Von LISA-MARIE KOMP
As Tim René Salomon has set out very clearly, a military intervention in Syria cannot be considered legal, as there is no Security Council resolution, no situation of self-defence, nor do the contested doctrines of humanitarian intervention or the responsibility to protect justify an intervention. There is merit in taking a closer look at one of the prerequisites for the use of force under both humanitarian intervention, as well as under the responsibility to protect: the requirement that an intervention must have reasonable chances of offering protection to civilians. This requirement points us to the real difficulty in the case of Syria: the use of force cannot stand by itself.
Why the Security Council bears the primary responsibility for the maintenance of peace and security
Every intervention must be complemented by at least a rudimentary plan of how such an intervention will improve the situation of civilians in Syria. Without reasonable chances of protecting civilians, neither the doctrine of humanitarian intervention, nor the responsibility to protect justify military intervention.

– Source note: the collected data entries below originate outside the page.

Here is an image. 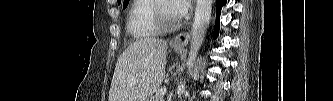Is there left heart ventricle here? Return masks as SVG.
I'll return each mask as SVG.
<instances>
[{
    "label": "left heart ventricle",
    "instance_id": "1",
    "mask_svg": "<svg viewBox=\"0 0 333 101\" xmlns=\"http://www.w3.org/2000/svg\"><path fill=\"white\" fill-rule=\"evenodd\" d=\"M163 11L164 14L169 18V19H175L176 17L170 12L169 4L168 2L163 3Z\"/></svg>",
    "mask_w": 333,
    "mask_h": 101
}]
</instances>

The fact that this is the case, may serve as a reminder of the reason why, in principle, the Security Council is entrusted with the decision to employ force, although it is a political body with numerous deficiencies. An authorization of the use of force under Chapter VII by the Security Council presupposes diplomatic interaction within the Council. It suggests that it has been discussed how an intervention can contribute to a solution to the conflict, that there is at least an idea of how to proceed in the aftermath of an intervention and how to continue interacting with the country concerned. Once the Council has authorized the use of force, its members are bound to such an intervention as they have agreed to it. This is not a guarantee for success, however, it does increase the pressure to solve disagreements concerning the conflict within the Council and to continue the involvement in a meaningful way.
Kosovo: the birthplace of the doctrine of humanitarian intervention
Even the doctrine of humanitarian intervention, which accepts the use of force without a Security Council resolution, presupposes a diplomatic component to the solution, as it is not possible to assume reasonable chances of successfully protecting civilians without a strategy going beyond the element of sanction. The very intervention that lies at the basis of the doctrine of humanitarian intervention demonstrates this very nicely. The air campaign on Belgrade was planned to be short and effective, ground troops were never meant to go in. Even though it was not the first time the US dealt with Milošević, in the words of Madeleine Albright: “We all had hoped that Milosevic was, frankly, a reasonable human being, who would not want to see his country bombed.” As we all know by now, Milošević does not belong to the reasonable lot. The NATO Summit commemorating its 50th anniversary was overshadowed by discussions of intensifying NATO´s air campaign “for as long as it takes.” It is now assumed that serious considerations of sending ground troops was what finally lead to Serbia´s capitulation after 78 days. At this point, we should note the similarity to the current discussion, where a promise of “no boots on the ground” is made and the campaign is planned for 60, maximum 90 days.
What should we learn from the intervention in Kosovo?
In my opinion, there are two things to remember carefully. Firstly, people like Milošević or Assad are not reasonable human beings. They do not mind to see their country bombed, especially not, if they are already told that it won´t take too long, as is the case in the current situation. Secondly, a short and “no boots on the ground” campaign is very difficult to realise. This leaves us with two possible scenarios. Either, the US and its allies face reality and break their promise not to get involved too deeply, as has been the case in Kosovo. Or, they simply do pull out after 60, maybe 90 days.
Let´s imagine for a moment that NATO alleys had stuck to their initial tactics of bombing Belgrade for a short period of time, had not seriously considered the sending of ground troops and had simply pulled out after 60, maybe 90 days. No one would think back at the intervention in a complementary way, nor would the doctrine of humanitarian intervention have been developed. For good reasons this is, as civilians would not have actually received protection.
Therefore, heads of State and government should be prudent when discussing a military intervention in Syria. Are the allied forces willing truly to offer protection to the Syrian population? If this is not the case, if sanctioning Assad is the only goal pursued, an intervention will do more harm than good. Therefore, no matter which legal ground for justification one seeks to employ, the use of force must be embedded in serious diplomatic efforts, there must be a strategy of how the intervention will truly contribute to the protection of civilians. Simply wishing to sanction the Assad regime for the use of chemical weapons is not a sufficient justification for the use of force. This result may be considered utterly unsatisfying in the present situation. Nevertheless, it highlights the importance of the basic reasoning underlying the traditional rules, as well as newly developed doctrines relating to the use of force: the use of force can never stand alone. Diplomatic means must always be part of the solution to a conflict.